I am studying databases from the book Fundamentals of Database Systems, from authors Elmasri and Navathe, 5th edition, and they explain briefly external sort using merge sort in almost at the beginning of chapter 15. They divide the algorithm in two phases:
1) Sorting: They use the next notation:
In this phase we put in memory as many blocks as we can of the data file, we sort them using any internal sorting algorithm and we write them as a temporary sorted subfile. We repeat this with the rest of the blocks of the file, so we will get more sorted subfiles. Those subfiles are which they call "portions", and the number of them is:
nr = ⌈ b / nb ⌉.
The symbols ⌈ ⌉ denote the ceiling function. The I/O cost of this phase is 2b, because we need to read each block one time (b accesses). Then, to save all the portions we also need to make b accesses.
2) Merging: They say something similar to this (I rewrote it using my interpretation to make it clearer):
The resulting portions (ordered subfiles) are mixed in one or more passes. For each pass an output block is reserved in memory to be placing the result of the mixtures, and the rest are used as input blocks, which can be up to nb - 1, and in which one block is placed at a time of each of the ordered portions, with the purpose of mixing them. More than one pass is needed when there are fewer input blocks than portions. In addition, since each portion can have more than one block, each pass is subdivided into iterations, in each of which a block of each portion is placed.

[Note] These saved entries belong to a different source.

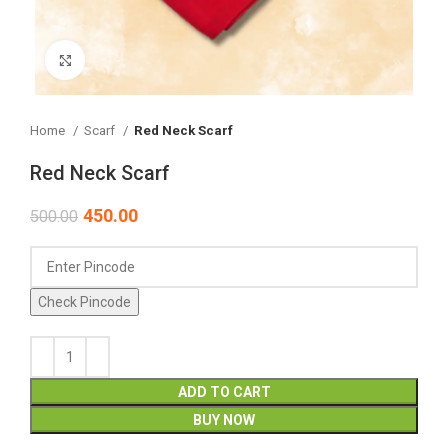
Click to enlarge
Home
Scarf
Red Neck Scarf
Red Neck Scarf
450.00
500.00
Check Pincode
ADD TO CART
BUY NOW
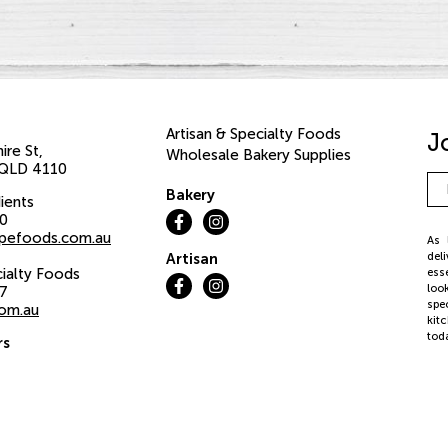
Artisan & Specialty Foods
J
ire St
Wholesale Bakery Supplies
QLD
4110
Em
Bakery
Ad
ients
00
pefoods.com.au
As 
del
Artisan
cialty Foods
ess
loo
37
spe
com.au
kit
tod
rs
iday:
©20
We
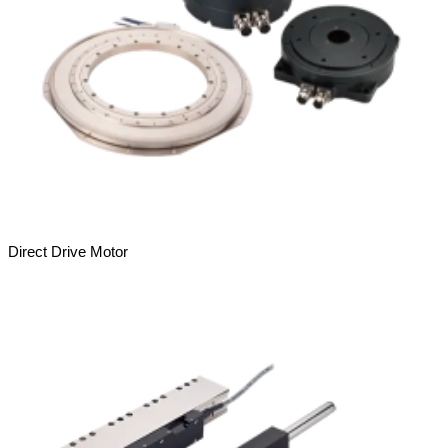
Direct Drive Motor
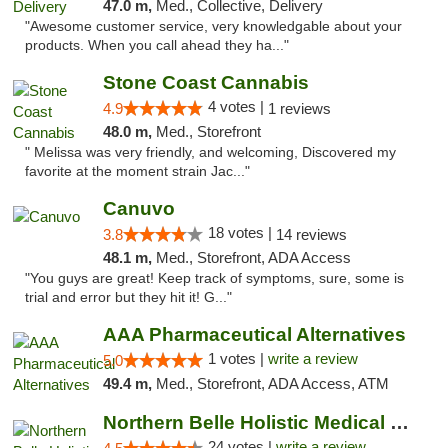
47.0 m,
Med., Collective, Delivery
"Awesome customer service, very knowledgable about your
products. When you call ahead they ha..."
Stone Coast Cannabis
4 votes |
4.9
1 reviews
48.0 m,
Med., Storefront
" Melissa was very friendly, and welcoming, Discovered my
favorite at the moment strain Jac..."
Canuvo
18 votes |
3.8
14 reviews
48.1 m,
Med., Storefront, ADA Access
"You guys are great! Keep track of symptoms, sure, some is
trial and error but they hit it! G..."
AAA Pharmaceutical Alternatives
1 votes |
write a review
5.0
49.4 m,
Med., Storefront, ADA Access, ATM
Northern Belle Holistic Medical Marijuana ...
24 votes |
write a review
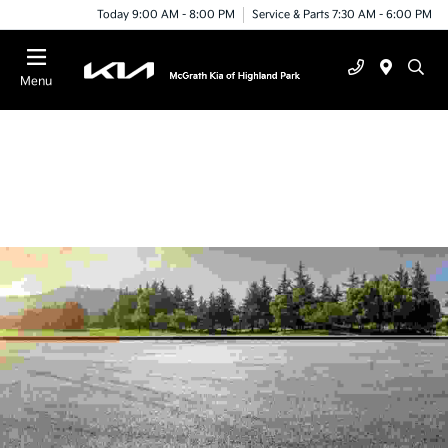
Today 9:00 AM - 8:00 PM
Service & Parts 7:30 AM - 6:00 PM
Menu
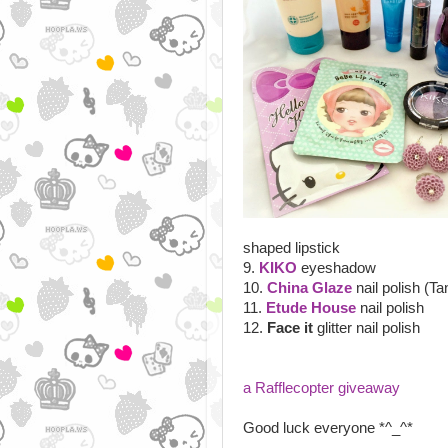
shaped lipstick
9.
KIKO
eyeshadow
10.
China Glaze
nail polish (Ta
11.
Etude House
nail polish
12.
Face it
glitter nail polish
a Rafflecopter giveaway
Good luck everyone *^_^*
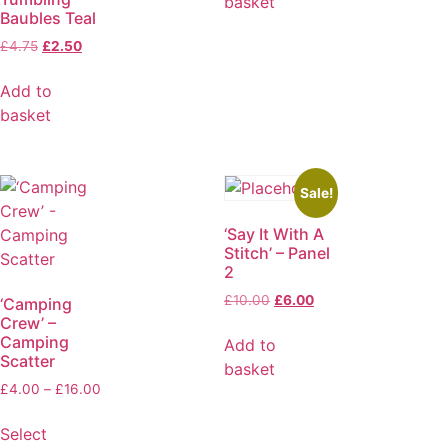
basket
Baubles Teal
£
4.75
£
2.50
Add to
basket
Sale!
‘Say It With A
Stitch’ – Panel
2
£
10.00
£
6.00
‘Camping
Crew’ –
Camping
Add to
Scatter
basket
£
4.00
–
£
16.00
Select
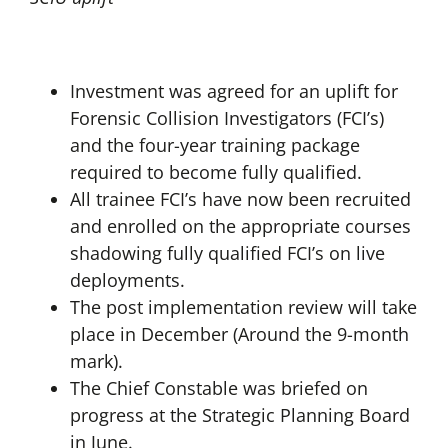
Investment was agreed for an uplift for
Forensic Collision Investigators (FCI’s)
and the four-year training package
required to become fully qualified.
All trainee FCI’s have now been recruited
and enrolled on the appropriate courses
shadowing fully qualified FCI’s on live
deployments.
The post implementation review will take
place in December (Around the 9-month
mark).
The Chief Constable was briefed on
progress at the Strategic Planning Board
in June.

The number dm must be equal to the minimum between (nb - 1) and nr. If we place the base of the logarithm between ( ), and its argument between 〖〗, the number of passes is:
⌈ log(dm)〖nr〗⌉.
The part I am cofused with is that they say that the cost of this phase is
2b * ⌈ log(dm)〖nr〗⌉,
so they are basically implying that in each pass we only need to read each block once and write it once, but I am not sure if that is correct. I suspect that more accesses may be necessary.
Therefore, the total cost of the algorithm is 2b + 2b * ⌈log(dm)〖nr〗⌉
= 2b (1 + ⌈log(dm)〖nr〗⌉)
Actually, they don't say that in that way, but: "In general, the logarithm is taken in base dm and the expression indicating the number of blocks accessed is as follows:"
(2*b) + (2* (b* (log(dm)〖nr〗))),
which is basically the same.
For example, suppose we have a file of 10 blocks, with 3 records per block. The available space in memory (buffer pool) has the size of 4 blocks. Let's separe the blocks of the file with ||
29,11,27 || 22,1,20 || 7,30,26 || 9,8,21 || 13,24,15 || 23,4,28 || 17,12,10|| 5,3,6 || 16,19,2 || 25,14,18
The number of portions 'nr' that result in the sorting phase is ⌈10/4⌉ = 3.
p1 = 1,7,8 || 9,11,20 || 21,22,26 || 27,29,30
p2 = 3,4,5 || 6,10,12 || 13,15,17 || 23,24,28
p3 = 2,14,16 || 18,19,25
In the meging phase, dm = minimum{nb-1, nr} = minimum{4-1,3} = 3. Then, the number of passes is log(3)〖3〗= 1. According to the formula, we should make 20 I/O's in this phase.
Iteration 1: We put these blocks in memory:
1,7,8 || 3,4,5 || 2,14,16
and they transform into this (once block at a time, which is saved in disk):
1,2,3 || 4,5,7 || 8,14,16
6 access to disk.
Iteration 2:
9,11,20 || 6,10,12 || 18,19,25
and they transform into this:
6,9,10 || 11,12,18 || 19,20,25
6 access to disk (there are already 12 accumulated).
What am I doing wrong, and how do I continue?
I assuming initial pass produces sorted runs of size {3,3,3,3,3,3,3,3,3,3} (10 blocks, 30 records). I'm not sure about dm, but the number of merge passes is ⌈log3⌉(10) = 3. 1st merge pass results in sorted runs of size {9,9,9,3} (10 blocks). 2nd merge pass results in sorted runs of size {27,3} (10 blocks). 3rd merge pass results in a single sorted run {30} (10 blocks).
The initial pass and the 3 merge passes each involve 20 I/O's, for a total of 80 I/O's.